Sono sempre i Giudici a spiegare l’illegittimità di bollette e conguagli: «Operando le modifiche tariffarie retroattivamente per i consumi già effettuati, si realizzerebbe, nell’ambito del rapporto negoziale oggetto di accertamento, da un lato, una evidente violazione del principio di legalità e quindi, irretroattività degli atti amministrativi e dall’altro, comunque, una evidente violazione dei principi posti a fondamento del rapporto contrattuale». Tutto questo, aggiunge la Corte, perché Abbanoa non poteva «modificare unilateralmente il corrispettivo pattuito dopo avere dato corso alla somministrazione della fornitura, ciò in ragione della tutela dell’affidamento e della buona fede nell’esecuzione del contratto, principi richiamati dal primo giudice a corredo della rappresentazione privatistica del rapporto». Sull’illegittimità di quelle partite pregresse, finite nelle 750.000 bollette degli utenti sardi, i Giudici sono espliciti: «I conguagli che ne derivano vanno ad incidere sul corrispettivo della prestazione già esaurita e remunerata, corrispettivo che l’ente gestore pretenderebbe di integrare al solo scopo di riequilibrare i costi». La sentenza di secondo grado, di fatto anticipa, eventualmente, anche quella di terzo grado, quella della Cassazione, visto che l’Alta Corte si è già pronunciata in maniera inequivocabile sui conguagli affermando che qualsiasi componente aggiuntiva della tariffa «non può non porsi in contrasto con il principio di irretroattività.
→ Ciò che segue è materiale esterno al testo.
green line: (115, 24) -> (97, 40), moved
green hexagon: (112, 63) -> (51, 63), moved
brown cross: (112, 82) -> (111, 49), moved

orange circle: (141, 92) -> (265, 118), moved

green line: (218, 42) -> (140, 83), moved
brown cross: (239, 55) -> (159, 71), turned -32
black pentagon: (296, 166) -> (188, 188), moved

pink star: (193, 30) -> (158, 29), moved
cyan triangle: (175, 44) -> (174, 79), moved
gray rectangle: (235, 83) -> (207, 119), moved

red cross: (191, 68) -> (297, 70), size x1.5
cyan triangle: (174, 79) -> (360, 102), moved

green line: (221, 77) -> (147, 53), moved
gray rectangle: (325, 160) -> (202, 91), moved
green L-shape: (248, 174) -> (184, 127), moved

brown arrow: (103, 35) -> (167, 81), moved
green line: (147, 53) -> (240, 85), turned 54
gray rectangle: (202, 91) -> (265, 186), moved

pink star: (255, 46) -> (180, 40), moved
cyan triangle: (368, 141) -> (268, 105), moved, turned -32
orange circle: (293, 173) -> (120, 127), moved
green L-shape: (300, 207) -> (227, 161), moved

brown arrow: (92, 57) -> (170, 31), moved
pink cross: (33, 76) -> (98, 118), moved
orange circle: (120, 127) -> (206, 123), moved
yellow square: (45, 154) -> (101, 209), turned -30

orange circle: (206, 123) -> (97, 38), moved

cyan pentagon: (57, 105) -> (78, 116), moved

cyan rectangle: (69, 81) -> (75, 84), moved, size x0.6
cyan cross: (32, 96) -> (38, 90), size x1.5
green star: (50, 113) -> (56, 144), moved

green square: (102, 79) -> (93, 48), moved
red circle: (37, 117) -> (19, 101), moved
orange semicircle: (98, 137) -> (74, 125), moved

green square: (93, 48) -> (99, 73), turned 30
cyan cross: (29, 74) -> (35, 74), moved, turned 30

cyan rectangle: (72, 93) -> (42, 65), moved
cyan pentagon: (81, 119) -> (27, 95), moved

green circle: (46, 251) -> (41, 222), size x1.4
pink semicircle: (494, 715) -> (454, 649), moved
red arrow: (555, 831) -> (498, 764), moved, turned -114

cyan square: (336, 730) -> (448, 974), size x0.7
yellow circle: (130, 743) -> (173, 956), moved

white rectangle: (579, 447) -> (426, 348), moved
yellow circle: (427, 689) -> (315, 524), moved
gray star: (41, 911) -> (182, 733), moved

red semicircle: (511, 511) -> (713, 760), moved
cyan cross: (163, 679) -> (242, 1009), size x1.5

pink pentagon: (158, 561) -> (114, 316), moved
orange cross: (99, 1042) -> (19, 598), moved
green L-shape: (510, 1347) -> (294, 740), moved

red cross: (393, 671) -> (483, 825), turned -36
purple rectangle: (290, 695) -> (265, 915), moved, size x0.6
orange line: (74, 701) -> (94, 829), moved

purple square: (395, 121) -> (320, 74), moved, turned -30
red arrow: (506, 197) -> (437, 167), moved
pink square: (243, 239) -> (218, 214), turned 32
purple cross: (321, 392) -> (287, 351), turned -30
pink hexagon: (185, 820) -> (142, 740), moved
Ne consegue l'illegittimità del meccanismo di recupero per violazione del citato art. 11.».

Restituire i conguagli

La conclusione della sentenza è senza ritorno: «L’appello deve dunque essere respinto, condannando l’appellante alla rifusione in favore dell’appellata delle spese processuali. La Corte, definitivamente pronunciando: rigetta l’appello proposto da Abbanoa avverso l’ordinanza del Tribunale di Nuoro del 26.11.2018». L’udienza è tolta. Ora gli imprenditori turistici che si sono opposti riceveranno indietro le somme versate, con annessi e connessi, per quei conguagli fuorilegge. Resta da capire quale decisione assumerà la Regione, principale azionista di Abbanoa, rispetto a questa ennesima sentenza sui conguagli 2005-2011. Di certo non potrà fare a meno di valutare la revoca in sede di autotutela di quei provvedimenti sui conguagli, anche per evitare ulteriori danni erariali ai quali, poi, i responsabili saranno comunque chiamati a rispondere. E nel diritto erariale la regola è aurea: chi sbaglia paga.